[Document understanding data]
···

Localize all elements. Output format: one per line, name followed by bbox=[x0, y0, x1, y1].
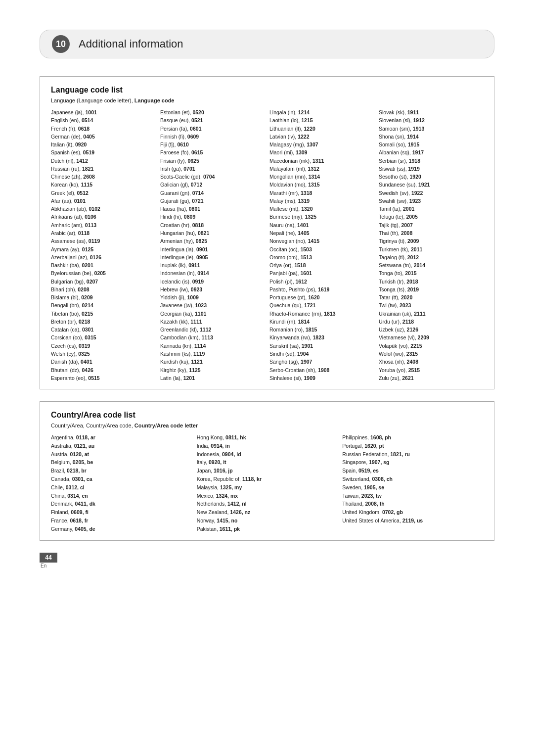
country-entry: Spain, 0519, es bbox=[342, 467, 483, 475]
language-subtitle-text: Language (Language code letter), bbox=[51, 97, 133, 103]
page-lang: En bbox=[41, 563, 46, 568]
lang-entry: Hindi (hi), 0809 bbox=[160, 213, 265, 221]
country-grid: Argentina, 0118, arAustralia, 0121, auAu… bbox=[51, 433, 483, 533]
lang-entry: Somali (so), 1915 bbox=[379, 141, 483, 148]
country-col-1: Hong Kong, 0811, hkIndia, 0914, inIndone… bbox=[197, 433, 338, 533]
lang-col-2: Lingala (ln), 1214Laothian (lo), 1215Lit… bbox=[269, 108, 374, 382]
country-entry: Belgium, 0205, be bbox=[51, 458, 192, 467]
lang-entry: Bislama (bi), 0209 bbox=[51, 293, 155, 301]
lang-entry: Kurdish (ku), 1121 bbox=[160, 358, 265, 366]
lang-entry: Kirundi (rn), 1814 bbox=[269, 318, 374, 326]
lang-entry: Czech (cs), 0319 bbox=[51, 342, 155, 350]
lang-entry: Persian (fa), 0601 bbox=[160, 125, 265, 133]
lang-entry: Slovenian (sl), 1912 bbox=[379, 116, 483, 124]
language-code-box: Language code list Language (Language co… bbox=[40, 76, 494, 389]
country-entry: United Kingdom, 0702, gb bbox=[342, 508, 483, 517]
country-entry: Denmark, 0411, dk bbox=[51, 500, 192, 508]
country-entry: Pakistan, 1611, pk bbox=[197, 525, 338, 533]
lang-entry: Latvian (lv), 1222 bbox=[269, 133, 374, 141]
lang-entry: Nauru (na), 1401 bbox=[269, 221, 374, 229]
lang-entry: Estonian (et), 0520 bbox=[160, 108, 265, 116]
lang-entry: Afar (aa), 0101 bbox=[51, 197, 155, 205]
country-entry: Argentina, 0118, ar bbox=[51, 433, 192, 442]
country-entry: New Zealand, 1426, nz bbox=[197, 508, 338, 517]
lang-entry: Moldavian (mo), 1315 bbox=[269, 181, 374, 189]
lang-entry: Nepali (ne), 1405 bbox=[269, 229, 374, 237]
country-entry: United States of America, 2119, us bbox=[342, 517, 483, 525]
country-entry: China, 0314, cn bbox=[51, 492, 192, 500]
lang-entry: Twi (tw), 2023 bbox=[379, 301, 483, 309]
lang-entry: Maori (mi), 1309 bbox=[269, 148, 374, 156]
lang-entry: Vietnamese (vi), 2209 bbox=[379, 333, 483, 341]
lang-entry: French (fr), 0618 bbox=[51, 125, 155, 133]
lang-entry: Sanskrit (sa), 1901 bbox=[269, 342, 374, 350]
lang-entry: Guarani (gn), 0714 bbox=[160, 189, 265, 197]
lang-entry: Maltese (mt), 1320 bbox=[269, 205, 374, 213]
country-entry: Finland, 0609, fi bbox=[51, 508, 192, 517]
country-box-subtitle: Country/Area, Country/Area code, Country… bbox=[51, 423, 483, 428]
lang-entry: Kannada (kn), 1114 bbox=[160, 342, 265, 350]
lang-entry: Galician (gl), 0712 bbox=[160, 181, 265, 189]
page-number-area: 44 En bbox=[40, 553, 494, 568]
lang-entry: Malayalam (ml), 1312 bbox=[269, 165, 374, 173]
lang-col-3: Slovak (sk), 1911Slovenian (sl), 1912Sam… bbox=[379, 108, 483, 382]
lang-entry: Korean (ko), 1115 bbox=[51, 181, 155, 189]
lang-entry: Swedish (sv), 1922 bbox=[379, 189, 483, 197]
lang-entry: Marathi (mr), 1318 bbox=[269, 189, 374, 197]
lang-entry: German (de), 0405 bbox=[51, 133, 155, 141]
country-entry: Switzerland, 0308, ch bbox=[342, 475, 483, 483]
lang-entry: Armenian (hy), 0825 bbox=[160, 237, 265, 245]
lang-entry: Occitan (oc), 1503 bbox=[269, 245, 374, 253]
lang-entry: Bihari (bh), 0208 bbox=[51, 285, 155, 293]
country-entry: Thailand, 2008, th bbox=[342, 500, 483, 508]
lang-entry: Breton (br), 0218 bbox=[51, 318, 155, 326]
lang-entry: Panjabi (pa), 1601 bbox=[269, 269, 374, 277]
page-number: 44 bbox=[40, 553, 57, 563]
country-entry: Chile, 0312, cl bbox=[51, 483, 192, 492]
lang-entry: Bhutani (dz), 0426 bbox=[51, 366, 155, 374]
country-entry: Netherlands, 1412, nl bbox=[197, 500, 338, 508]
country-entry: Mexico, 1324, mx bbox=[197, 492, 338, 500]
lang-entry: Sesotho (st), 1920 bbox=[379, 173, 483, 181]
lang-entry: Icelandic (is), 0919 bbox=[160, 278, 265, 285]
lang-entry: Faroese (fo), 0615 bbox=[160, 148, 265, 156]
lang-entry: Dutch (nl), 1412 bbox=[51, 157, 155, 165]
country-entry: Russian Federation, 1821, ru bbox=[342, 450, 483, 459]
lang-entry: Greek (el), 0512 bbox=[51, 189, 155, 197]
country-col-2: Philippines, 1608, phPortugal, 1620, ptR… bbox=[342, 433, 483, 533]
lang-entry: Tigrinya (ti), 2009 bbox=[379, 237, 483, 245]
lang-entry: Basque (eu), 0521 bbox=[160, 116, 265, 124]
lang-entry: Sundanese (su), 1921 bbox=[379, 181, 483, 189]
lang-entry: Slovak (sk), 1911 bbox=[379, 108, 483, 116]
country-subtitle-text: Country/Area, Country/Area code, bbox=[51, 423, 133, 428]
lang-entry: Finnish (fi), 0609 bbox=[160, 133, 265, 141]
lang-entry: Laothian (lo), 1215 bbox=[269, 116, 374, 124]
country-col-0: Argentina, 0118, arAustralia, 0121, auAu… bbox=[51, 433, 192, 533]
lang-entry: Azerbaijani (az), 0126 bbox=[51, 253, 155, 261]
country-entry: Taiwan, 2023, tw bbox=[342, 492, 483, 500]
lang-entry: Greenlandic (kl), 1112 bbox=[160, 326, 265, 333]
lang-entry: Hebrew (iw), 0923 bbox=[160, 285, 265, 293]
country-entry: Brazil, 0218, br bbox=[51, 467, 192, 475]
lang-entry: Serbo-Croatian (sh), 1908 bbox=[269, 366, 374, 374]
lang-entry: Swahili (sw), 1923 bbox=[379, 197, 483, 205]
lang-entry: Mongolian (mn), 1314 bbox=[269, 173, 374, 181]
lang-entry: Interlingue (ie), 0905 bbox=[160, 253, 265, 261]
lang-entry: Tsonga (ts), 2019 bbox=[379, 285, 483, 293]
section-number: 10 bbox=[52, 35, 70, 53]
lang-entry: Bengali (bn), 0214 bbox=[51, 301, 155, 309]
lang-entry: Ukrainian (uk), 2111 bbox=[379, 310, 483, 318]
lang-entry: Indonesian (in), 0914 bbox=[160, 269, 265, 277]
lang-entry: English (en), 0514 bbox=[51, 116, 155, 124]
lang-entry: Interlingua (ia), 0901 bbox=[160, 245, 265, 253]
lang-entry: Lithuanian (lt), 1220 bbox=[269, 125, 374, 133]
lang-entry: Yoruba (yo), 2515 bbox=[379, 366, 483, 374]
lang-entry: Abkhazian (ab), 0102 bbox=[51, 205, 155, 213]
lang-entry: Polish (pl), 1612 bbox=[269, 278, 374, 285]
lang-entry: Wolof (wo), 2315 bbox=[379, 350, 483, 358]
country-entry: Philippines, 1608, ph bbox=[342, 433, 483, 442]
lang-entry: Irish (ga), 0701 bbox=[160, 165, 265, 173]
lang-entry: Japanese (ja), 1001 bbox=[51, 108, 155, 116]
lang-entry: Norwegian (no), 1415 bbox=[269, 237, 374, 245]
lang-entry: Lingala (ln), 1214 bbox=[269, 108, 374, 116]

···

§ What you need to do
How many of the lines above contain the string "language"? Give the number only.

§ Answer below
2